Table 2. Prevention of colorectal cancer by aspirin or non-steroidal anti-inflammatory drugs.
|
Reduction in incidence (% of animals with tumours) |
Nine retrospective studies clearly demonstrated the protective effects of NSAIDs. The relative risk of colon cancer was approximately 50% for people taking NSAIDs compared with non-users (Figure 1).3-11 Eight of 10 prospective studies demonstrated the same phenomenon (Figure 2).12-21 NSAIDs can also prevent adenoma formation. Overall, the protective effects of NSAIDs were shown in 23 of 25 clinical studies strong evidence for this phenomenon.
Figure 1. Summary of retrospective studies of non-steroidal anti-inflammatory drug use and colorectal cancer.
Figure 2. Summary of prospective studies of non-steroidal anti-inflammatory drug use and colorectal cancer.
Molecular Pathways of Action
There are 2 pathways that may be relevant to efficacy of NSAIDs in preventing colorectal cancer (Figure 3). NSAIDs inhibit the cyclooxygenase (COX) enzyme. By inhibiting the COX enzyme, formation of prostaglandin is prevented and proliferation is inhibited. It has recently been found that NSAIDs also inhibit the APC 
-catenin pathway by inhibiting proliferator peroxisome-activating receptors. In this way, they complement the process of apoptosis. Therefore, NSAIDs both inhibit proliferation and augment apoptosis.
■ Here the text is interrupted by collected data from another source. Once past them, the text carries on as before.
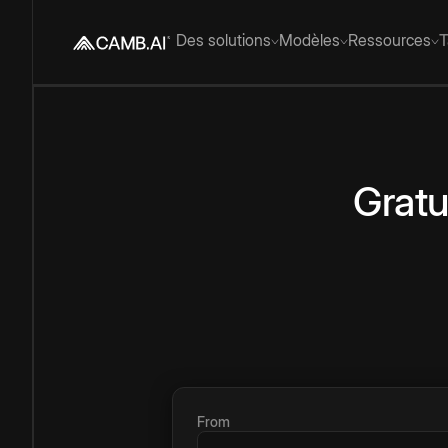
Des solutions
Modèles
Ressources
T
Gratu
From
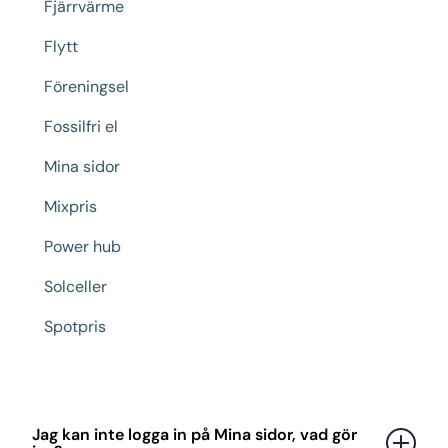
Fjärrvärme
Flytt
Föreningsel
Fossilfri el
Mina sidor
Mixpris
Power hub
Solceller
Spotpris
Jag kan inte logga in på Mina sidor, vad gör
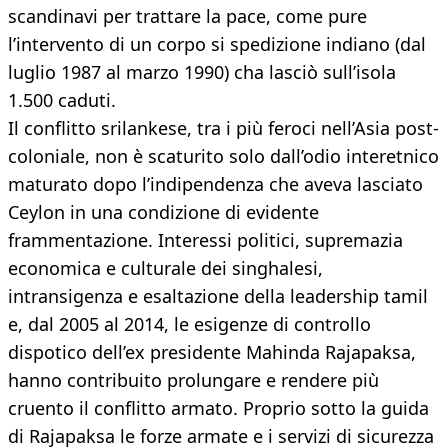
scandinavi per trattare la pace, come pure
l’intervento di un corpo si spedizione indiano (dal
luglio 1987 al marzo 1990) cha lasciò sull’isola
1.500 caduti.
Il conflitto srilankese, tra i più feroci nell’Asia post-
coloniale, non è scaturito solo dall’odio interetnico
maturato dopo l’indipendenza che aveva lasciato
Ceylon in una condizione di evidente
frammentazione. Interessi politici, supremazia
economica e culturale dei singhalesi,
intransigenza e esaltazione della leadership tamil
e, dal 2005 al 2014, le esigenze di controllo
dispotico dell’ex presidente Mahinda Rajapaksa,
hanno contribuito prolungare e rendere più
cruento il conflitto armato. Proprio sotto la guida
di Rajapaksa le forze armate e i servizi di sicurezza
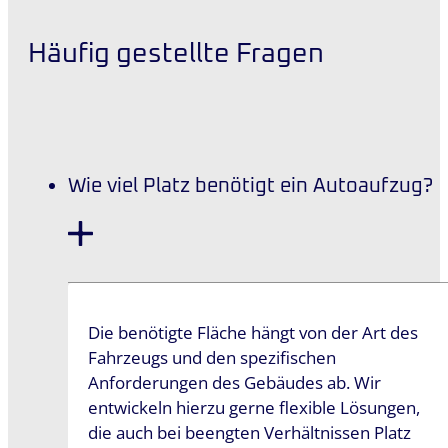
Häufig gestellte Fragen
Wie viel Platz benötigt ein Autoaufzug?
Die benötigte Fläche hängt von der Art des
Fahrzeugs und den spezifischen
Anforderungen des Gebäudes ab. Wir
entwickeln hierzu gerne flexible Lösungen,
die auch bei beengten Verhältnissen Platz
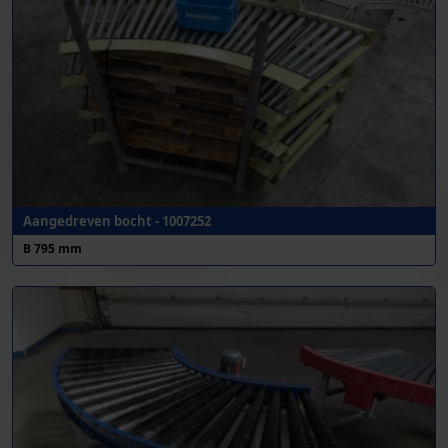
Aangedreven bocht - 1007252
B 795 mm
However, NSAIDs are toxic substances that may cause gastrointestinal bleeding. There are 2 COX enzymes COX-1 and COX-2 (Figure 4). COX-1 is a 'housekeeping' gene, which protects the gastrointestinal mucosa and is constantly expressed. The COX-2 enzyme is inducible and is not found in normal appearing mucosa. However, it is induced as a consequence of inflammation or carcinogenetic stimuli.
Figure 3. Molecular biological pathways of non-steroidal anti-inflammatory drugs.
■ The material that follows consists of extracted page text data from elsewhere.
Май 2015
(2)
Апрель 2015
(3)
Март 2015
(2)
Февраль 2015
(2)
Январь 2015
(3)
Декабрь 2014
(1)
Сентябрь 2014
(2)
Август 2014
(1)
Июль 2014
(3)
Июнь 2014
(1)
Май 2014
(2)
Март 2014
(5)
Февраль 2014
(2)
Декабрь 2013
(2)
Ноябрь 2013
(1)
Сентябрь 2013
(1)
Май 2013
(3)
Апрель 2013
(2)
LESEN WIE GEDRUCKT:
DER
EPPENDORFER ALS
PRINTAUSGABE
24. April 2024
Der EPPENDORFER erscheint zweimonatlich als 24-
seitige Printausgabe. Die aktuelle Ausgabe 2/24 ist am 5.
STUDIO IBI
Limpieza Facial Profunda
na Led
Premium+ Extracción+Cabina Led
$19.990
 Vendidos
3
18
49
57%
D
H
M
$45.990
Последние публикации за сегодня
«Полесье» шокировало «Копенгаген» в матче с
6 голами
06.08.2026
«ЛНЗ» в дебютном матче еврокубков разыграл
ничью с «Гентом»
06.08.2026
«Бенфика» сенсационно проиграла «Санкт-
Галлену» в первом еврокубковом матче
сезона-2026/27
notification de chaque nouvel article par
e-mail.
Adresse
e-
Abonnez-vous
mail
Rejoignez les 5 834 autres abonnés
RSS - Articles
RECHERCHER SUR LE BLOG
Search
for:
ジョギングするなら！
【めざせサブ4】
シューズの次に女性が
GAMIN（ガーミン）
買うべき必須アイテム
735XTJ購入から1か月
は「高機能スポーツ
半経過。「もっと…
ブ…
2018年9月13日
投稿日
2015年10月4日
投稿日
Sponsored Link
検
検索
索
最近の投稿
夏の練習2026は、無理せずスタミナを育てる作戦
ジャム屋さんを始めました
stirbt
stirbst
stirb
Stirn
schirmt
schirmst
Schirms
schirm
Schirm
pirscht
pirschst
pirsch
Cyclooxygenase-2 Inhibitors
The COX-1 and COX-2 enzymes are similar, with approximately 60 to 70% homology. However, the COX-2 enzyme has a wider channel and a side pocket that contains the binding site of the specific COX-2 inhibitor (Figure 4).
Figure 4. Structural differences of cyclooxygenase-1 and cyclooxygenase-2 enzymes.
Currently, there are 2 main COX-2 specific inhibitors available celecoxib and rofecoxib. These 2 agents are similar, with a comparative side effect profile, which is significantly better than that of standard NSAIDs. In the Celecoxib Long-term Arthritis Safety Study (CLASS), in which more than 8000 patients with rheumatoid or osteoarthritis were recruited in 386 sites, celecoxib was associated with a lower incidence of symptomatic ulcers and ulcer complications than NSAIDs.22 Celecoxib was associated with less chronic gastrointestinal blood loss, gastrointestinal intolerance, and renal or liver toxicity than NSAIDs (Figure 5). Low toxicity at high doses suggests that celecoxib may be appropriate for long-term preventive therapy.
Figure 5. Gastrointestinal toxicity with celecoxib and non-steroidal anti-inflammatory drugs (NSAIDs).
While there has been debate about the cardiovascular safety of these agents, data from the Celecoxib Cardiovascular Safety Database indicate that celecoxib is safe. Results from several trials involving more than 37,000 patients indicate that the cardiovascular safety profile of celecoxib equalled that of NSAIDs.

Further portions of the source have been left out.